TASK INSTRUCTIONS.
A word-for-word copy of the entries is the goal; leave out the pictures.

EXCERPTED RECORDS.
########

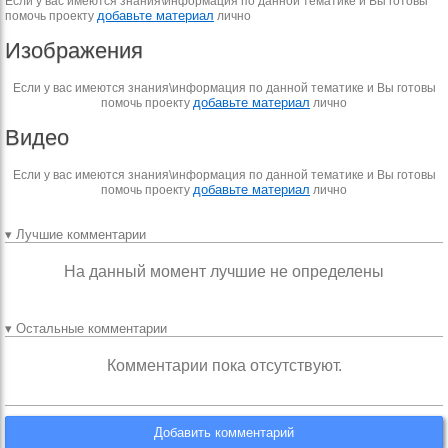
Если у вас имеются знания\информация по данной тематике и Вы готовы
добавьте материал
помочь проекту
лично
Изображения
Если у вас имеются знания\информация по данной тематике и Вы готовы
добавьте материал
помочь проекту
лично
Видео
Если у вас имеются знания\информация по данной тематике и Вы готовы
добавьте материал
помочь проекту
лично
▾ Лучшие комментарии
На данный момент лучшие не определены
▾ Остальные комментарии
Комментарии пока отсутствуют.
Добавить комментарий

########

TASK SOLUTION.
Если у вас имеются знания\информация по данной тематике и Вы готовы
добавьте материал
помочь проекту
лично
Изображения
Если у вас имеются знания\информация по данной тематике и Вы готовы
добавьте материал
помочь проекту
лично
Видео
Если у вас имеются знания\информация по данной тематике и Вы готовы
добавьте материал
помочь проекту
лично
▾ Лучшие комментарии
На данный момент лучшие не определены
▾ Остальные комментарии
Комментарии пока отсутствуют.
Добавить комментарий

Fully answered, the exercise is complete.